* **Problem statement**
Exactly the lines from the one containing "70 16 54 706" through the final line of the data below, with pictures omitted, make up the answer.
Start of Information supplied
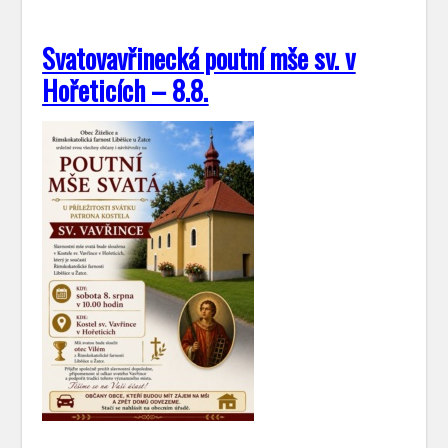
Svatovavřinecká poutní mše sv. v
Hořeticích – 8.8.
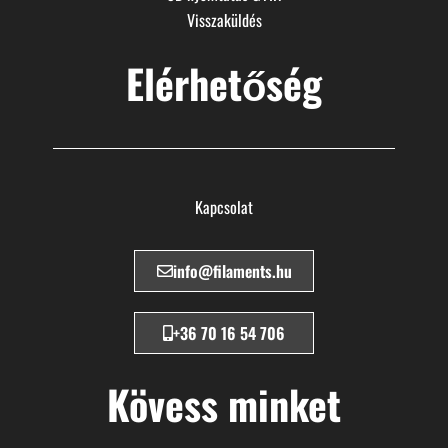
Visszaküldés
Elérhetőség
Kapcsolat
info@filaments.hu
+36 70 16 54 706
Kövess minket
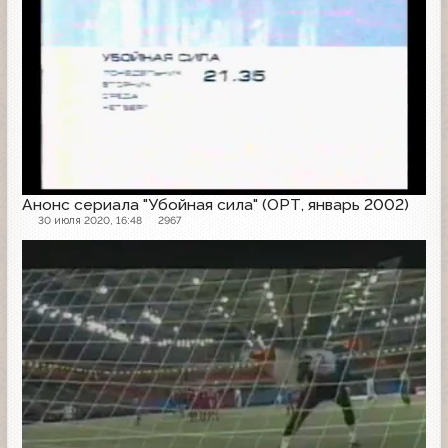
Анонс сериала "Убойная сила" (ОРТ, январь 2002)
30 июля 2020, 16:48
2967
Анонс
End of Information supplied
* **Answer to the problem**
+36 70 16 54 706
Kövess minket
Анонс сериала "Убойная сила" (ОРТ, январь 2002)
30 июля 2020, 16:48
2967
Анонс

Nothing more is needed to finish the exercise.